Abstract

Oscar Wilde would have it that all great ideas are dangerous. The ‘catch it early, save a life’ soundbite does seemingly offer a sensible and logical approach to reducing breast cancer mortality. However, this attractive albeit reductionist aphorism is problematic due to the fact that breast screening harms, and also the questionable power of breast screening to reduce overall mortality.

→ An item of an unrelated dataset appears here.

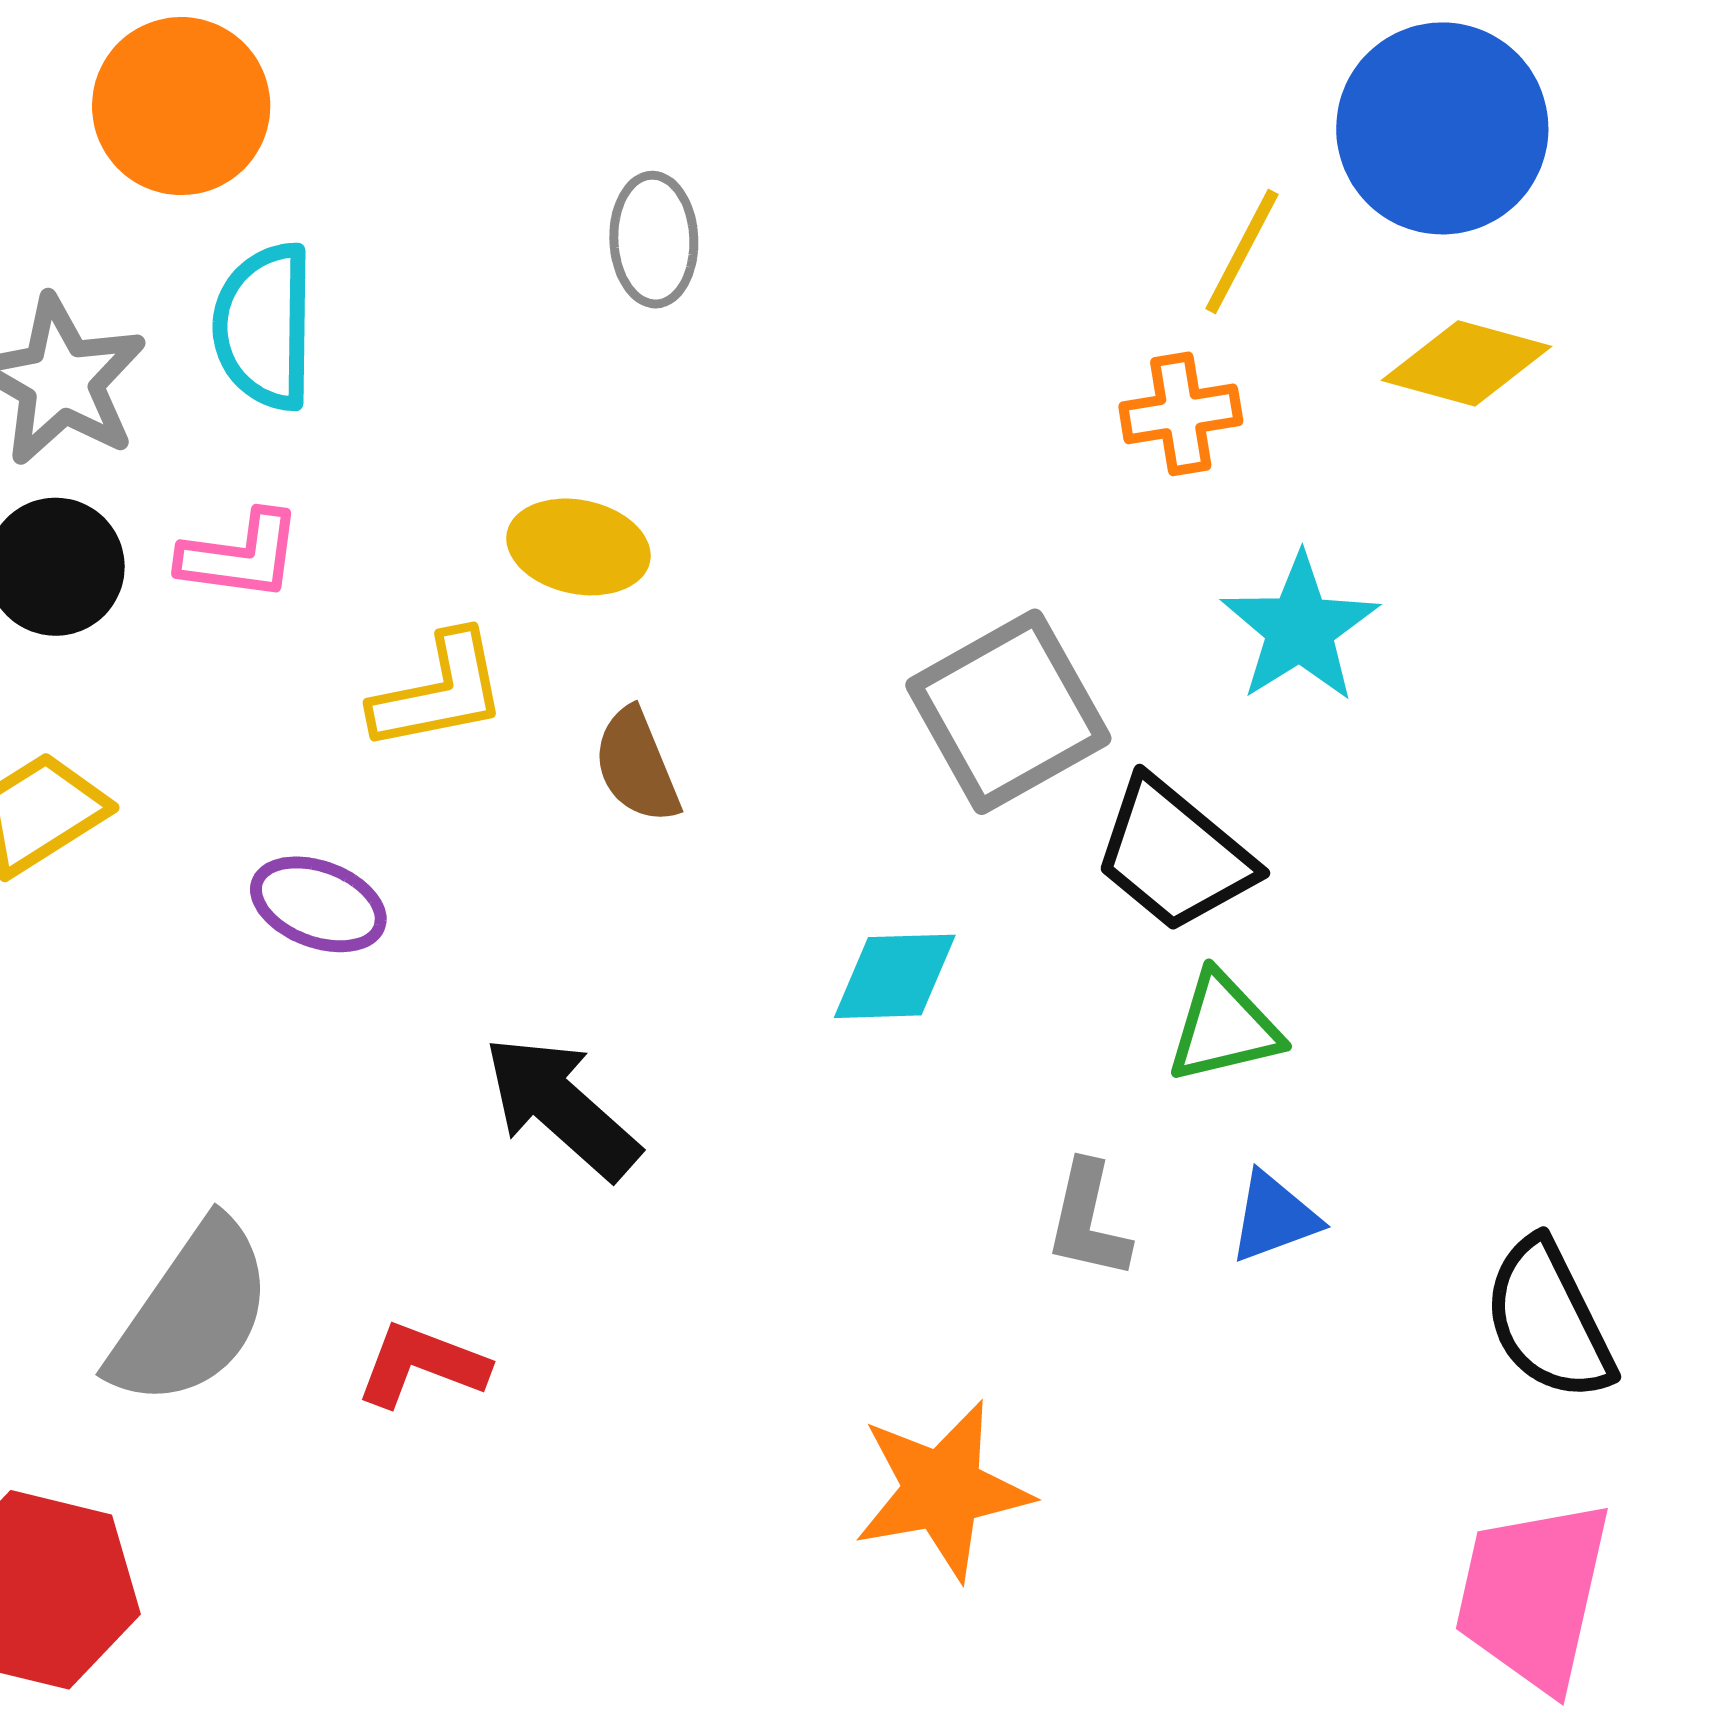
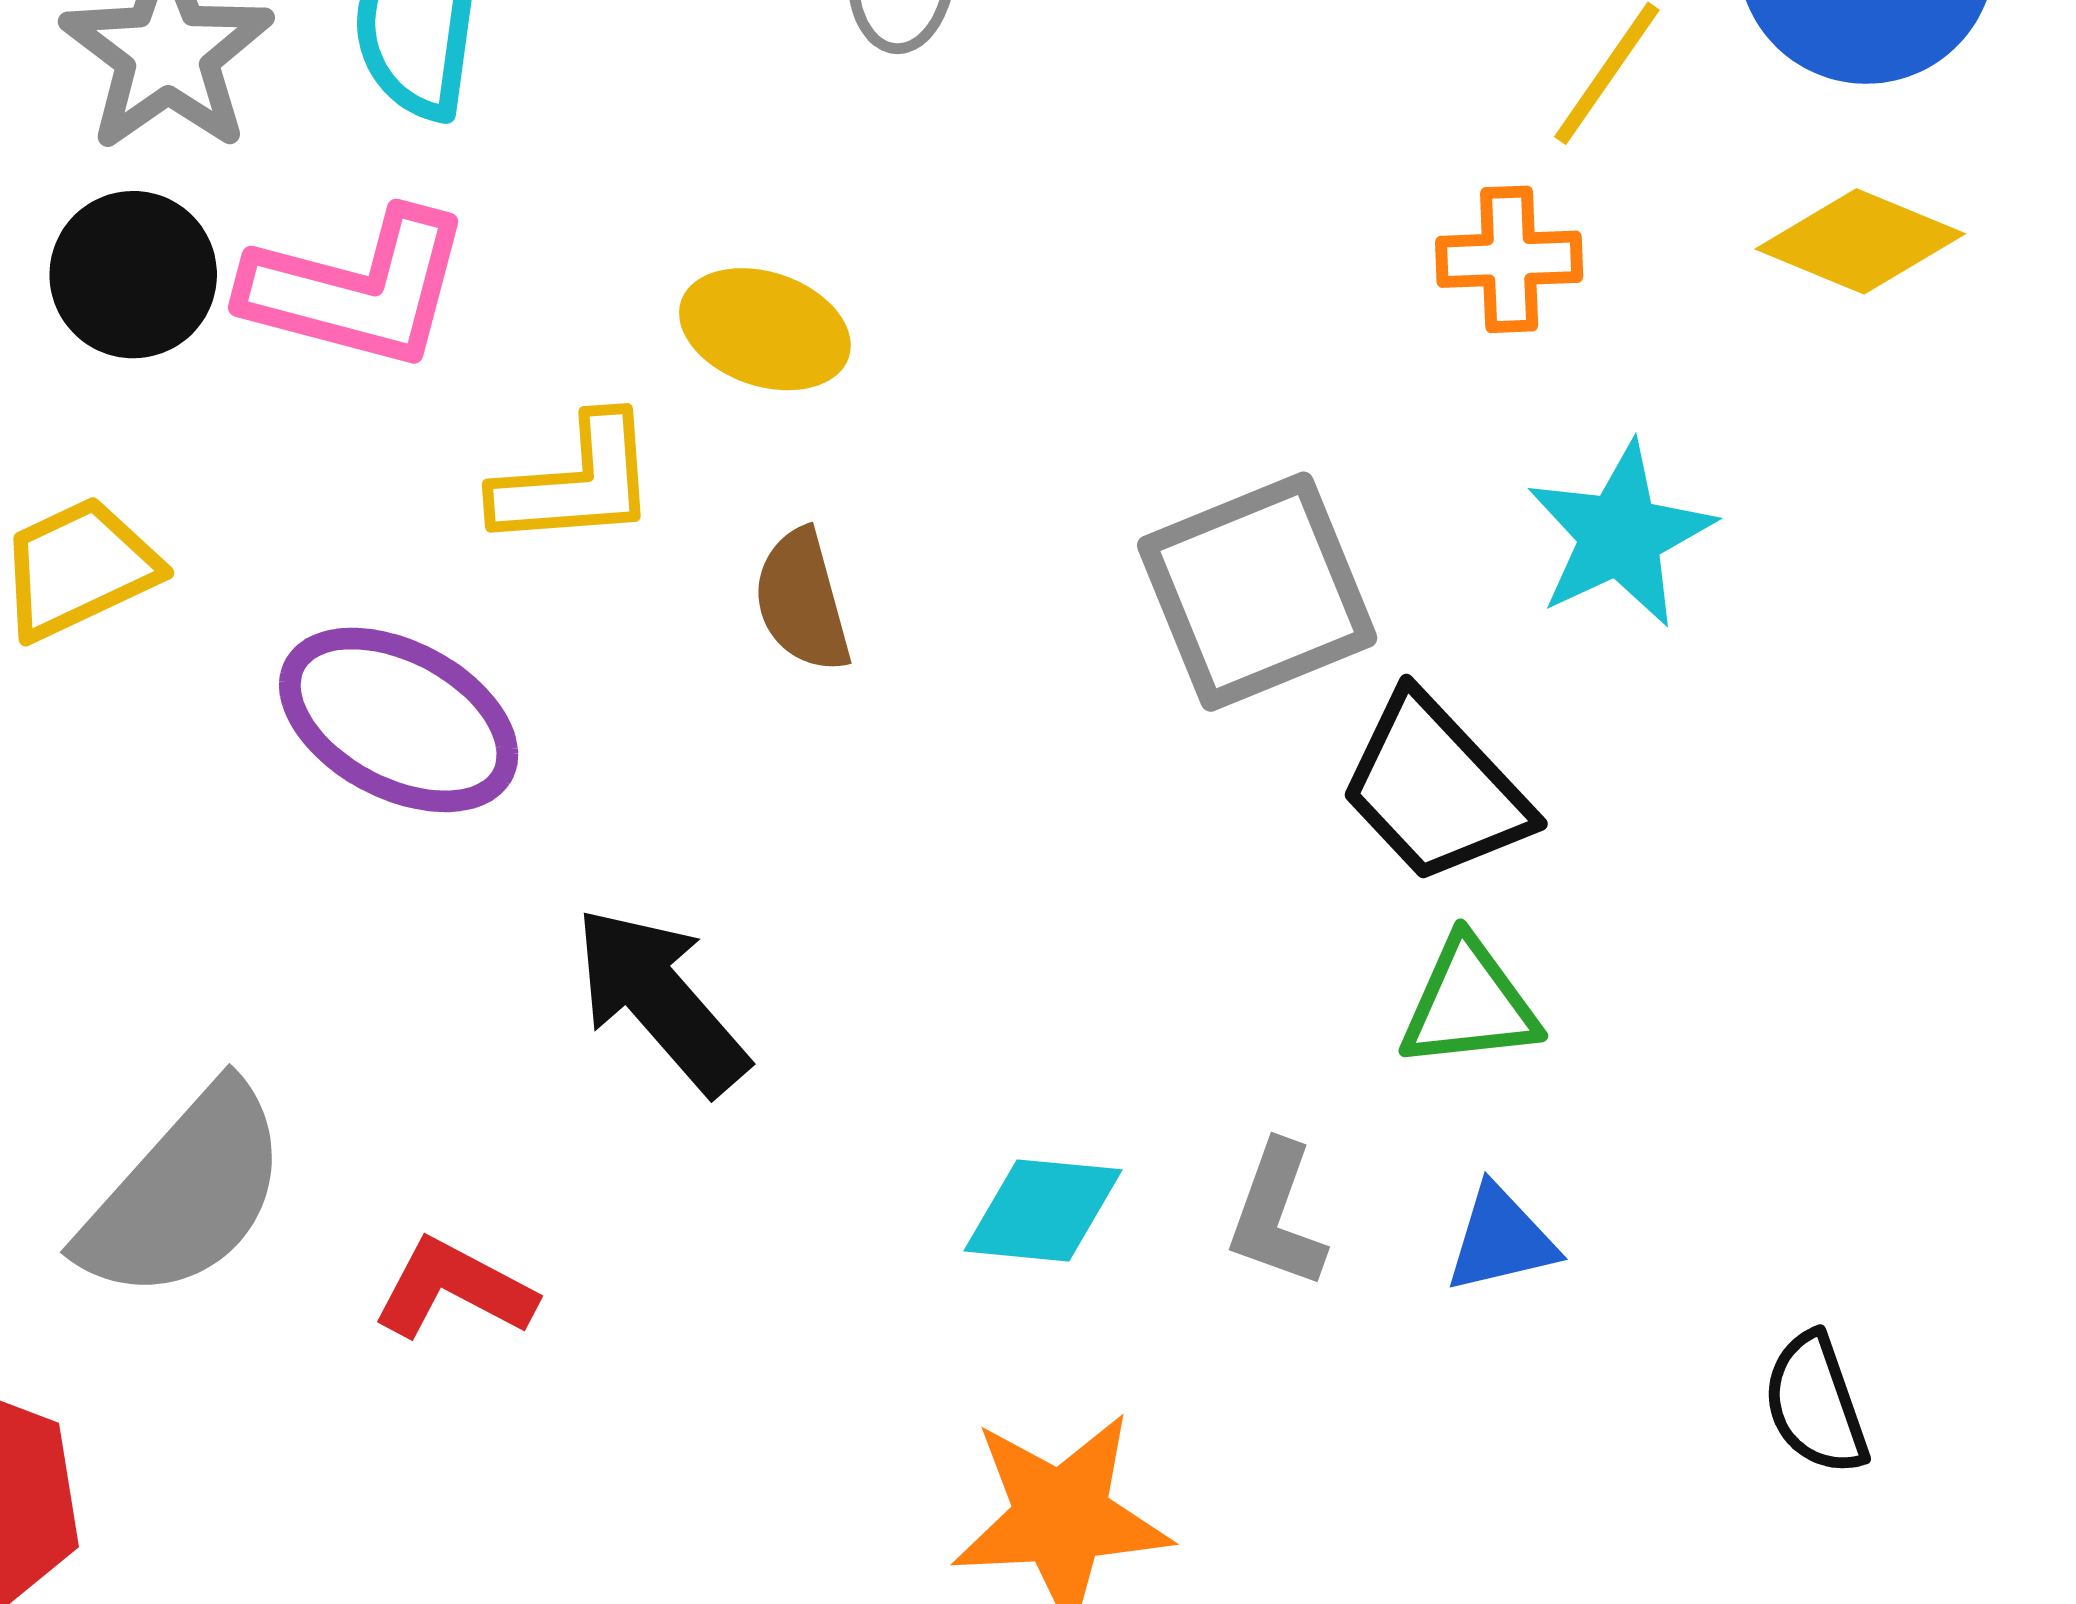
pink L-shape: (241, 556) -> (357, 289), size x1.5
purple ellipse: (318, 904) -> (399, 720), size x1.5
cyan diamond: (895, 976) -> (1043, 1210), moved
black semicircle: (1549, 1320) -> (1816, 1404), size x0.7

Evidence from systematic reviews and meta-analyses of randomised trials shows that breast screening does indeed exert a reduction on breast cancer mortality. 1 However, the body of evidence in its totality is fraught with controversy regarding the different methods by which observational and trial data can be interpreted. Here, I argue that the oft-promulgated perspicacity of ‘catch it early’ is blunt and in its current format harms women unnecessarily. This commentary briefly recapitulates several points of debate regarding the harms posed by breast screening. Thereafter, it anticipates future perspectives on how screening could be improved through modern methods of risk-stratification wherein a diversification of focus must be taken – the way to improve screening is not to focus on detection, detection, detection.
Debate regarding the harms and benefits of screening
Does screening offer additional benefits on top of treatment?
Various study designs and populations have been studied by virtue of ‘natural experiments’. These include the staggered roll-out of screening in Denmark, where for 17 years, only 20% of the population were offered screening, forming a large concomitant non-screened control group. 2 Robust, multi-national observational evidence suggests that changes in breast cancer mortality have occurred regardless of the introduction of screening mammography, or irrespective of one attaining requisite maturity for eligibility.2,3 Downward trends are seen in comparisons of nations that had similar access to treatment but temporally divergent introduction of screening. 3 Combined with advances in treatment strategies seen since trials were conducted, the window in which screening can exert an effect over and above these may well have narrowed.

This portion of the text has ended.